これこそが分散投資の真の威力なのである。
また、分散投資を行うための資産の組み合わせのことをポートフォリオという。
3、なぜこんな曲線を描くのか?
ここからは少し難しい話になるので、興味がなければ4項まで飛ばしてもらって構わない。しかし、読者の中にはなぜこのような曲線を描くのか気になる方もいると思うので詳しく解説を行う。
リスクをどうやって評価するか?
そもそも、リスク・リターン平面の中でリスクをどうやって評価しているのか気にならなかっただろうか?
答えを言うと、将来期待されるリターンのばらつき具合を標準偏差σで表したものをリスクとして用いた。

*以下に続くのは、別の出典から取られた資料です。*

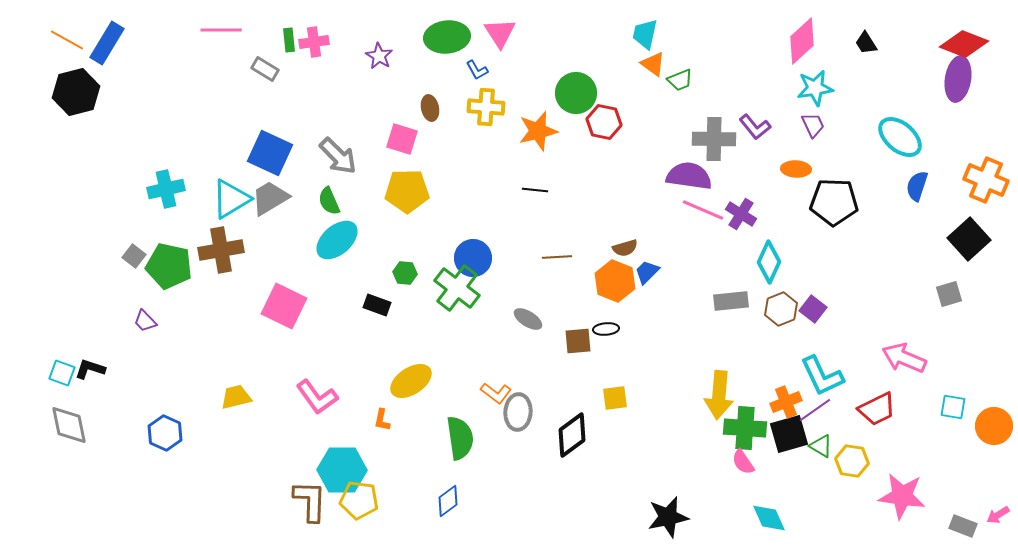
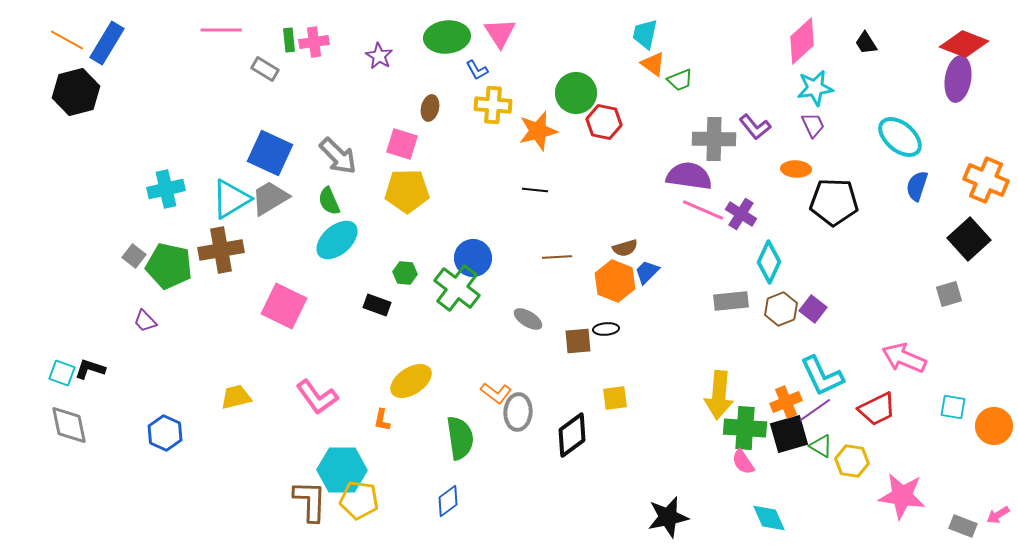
yellow cross at (486, 107): moved 7 px right, 2 px up
brown ellipse at (430, 108): rotated 25 degrees clockwise
pink square at (402, 139): moved 5 px down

一般的にリスクというと、結果に対して負の影響を与える要素であるとイメージされているが、実はファイナンスでいうリスクとは将来想定される結果のバラツキのことを指す。
つまり、自分の持っている株が急落するのもリスクだし、逆に急上昇するのもリスクということだ。
そして、数学の世界にはバラツキを表す指標として標準偏差σがあるので、リスク・リターン平面ではリスクを「リターンのばらつき具合を示す標準偏差σ」で表したのだ。
リスク(標準偏差σ)を実際に計算してみる
では、具体的なイメージができるように実際に標準偏差σを求めてみることにする。
以下に、ある会社の株式を購入した場合の、5年間のリターン率を示した表がある。
[table id=3 /]
ここで年間リターン率の平均値を計算すると、$\frac{(5+10-10-5+5)}{5}$ = 1%となる。

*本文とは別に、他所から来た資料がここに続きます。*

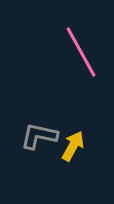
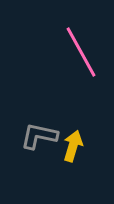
yellow arrow: rotated 12 degrees counterclockwise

そして、各年のリターン率から平均リターンを引くことで平均リターンとの差を求める。そして、その値の二乗をとったものが分散となる。
標準偏差は、すべての分散を足した後に項の数-1で割り、そのルートをとることで求められる。
そのため、この例だとこのような式になる。
$σ^2 = \frac{(4)^2+(9)^2+(-11)^2+(-6)^2+(4)^2}{5-1}=67.5$
σ =$\sqrt{67.5}=8.21$
今回は標準偏差σは8.21となった。
そして、この数値が小さければ小さいほど将来の期待するリターンが安定していることになるのでリスクが小さいと考える。

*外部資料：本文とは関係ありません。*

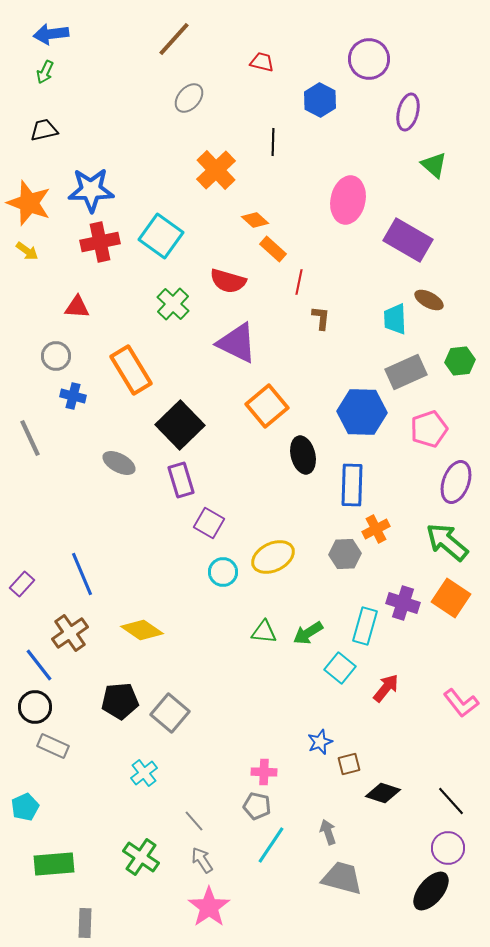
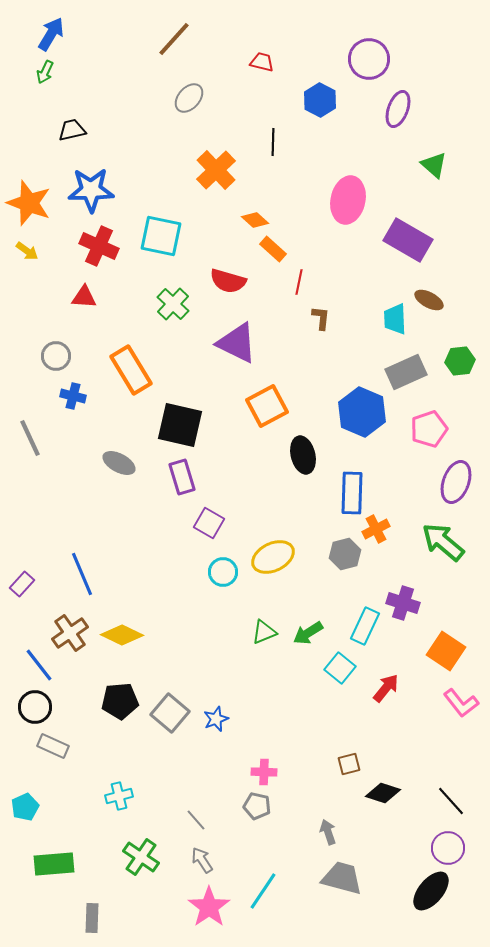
blue arrow at (51, 34): rotated 128 degrees clockwise
purple ellipse at (408, 112): moved 10 px left, 3 px up; rotated 6 degrees clockwise
black trapezoid at (44, 130): moved 28 px right
cyan square at (161, 236): rotated 24 degrees counterclockwise
red cross at (100, 242): moved 1 px left, 4 px down; rotated 36 degrees clockwise
red triangle at (77, 307): moved 7 px right, 10 px up
orange square at (267, 406): rotated 12 degrees clockwise
blue hexagon at (362, 412): rotated 21 degrees clockwise
black square at (180, 425): rotated 33 degrees counterclockwise
purple rectangle at (181, 480): moved 1 px right, 3 px up
blue rectangle at (352, 485): moved 8 px down
green arrow at (447, 542): moved 4 px left
gray hexagon at (345, 554): rotated 12 degrees counterclockwise
orange square at (451, 598): moved 5 px left, 53 px down
cyan rectangle at (365, 626): rotated 9 degrees clockwise
yellow diamond at (142, 630): moved 20 px left, 5 px down; rotated 9 degrees counterclockwise
green triangle at (264, 632): rotated 28 degrees counterclockwise
blue star at (320, 742): moved 104 px left, 23 px up
cyan cross at (144, 773): moved 25 px left, 23 px down; rotated 24 degrees clockwise
gray line at (194, 821): moved 2 px right, 1 px up
cyan line at (271, 845): moved 8 px left, 46 px down
gray rectangle at (85, 923): moved 7 px right, 5 px up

逆にこの数値が大きければ大きいほど将来期待するリターンが大きくブレる事を意味するのでリスクが大きいと考える。
二資産を所有した時のリスク(標準偏差σ)はどうなる?
今考えたいのは2つの資産を保有し、保有比率を変化させた時にどのような線形となるかだ。
では、二つの資産を保有した時の標準偏差がどうなるかを求めることにする。
資産AとBのそれぞれにおいて、
標準偏差 :$σ_{1},σ_{2}$
保有する割合 :$w_{1},w_{2}$
標準偏差の相関係数 : $ρ_{12}$
とし、これらを組み合わせたポートフォリオの標準偏差をσとする。
すると、標準偏差の合成は以下の式で表される。
$σ$=$\sqrt{w_{1}^2σ_{1}^2 + w_{2}^2σ_{2}^2 + 2w_{1}w_{2}ρ_{12}σ_{1}σ_{2}}$
そして、$w_{1}+w_{2}=1$(保有割合を足すと必ず1となる)なので、
これを先ほどの式に代入すると以下の式を得る。
$σ$=$\sqrt{(σ_{1}^2 + σ_{2}^2-2σ_{12})w_{1}^2-2(σ_{2}^2-σ_{12}^2)w_{1}+ σ_{2}^2}$
この式は$σ$に対する$w_{1}$の二次方程式となっていることがわかるため、リスク$σ$に対して資産保有比率$w_{1}$を変化させていくと左方向に窪んだ形の線型となる。
4、投資対象をもっと分散させるとどうなる?
先ほどの例では2つの資産に分散投資を行なった場合を考えたが、実際はもっと多くの資産に分散を行う。すると、ポートフォリオのリターンとリスクは、先ほどと違い線ではなく面を構成する。以下図の青線部分がその面になる。
効率的フロンティアとは?
では、ポートフォリオCとC’が存在しそのリスクとリターンを、リスク・リターン平面上にとったものが上図だとすると、皆さんならCとC’のどちらのポートフォリオを選択するだろうか。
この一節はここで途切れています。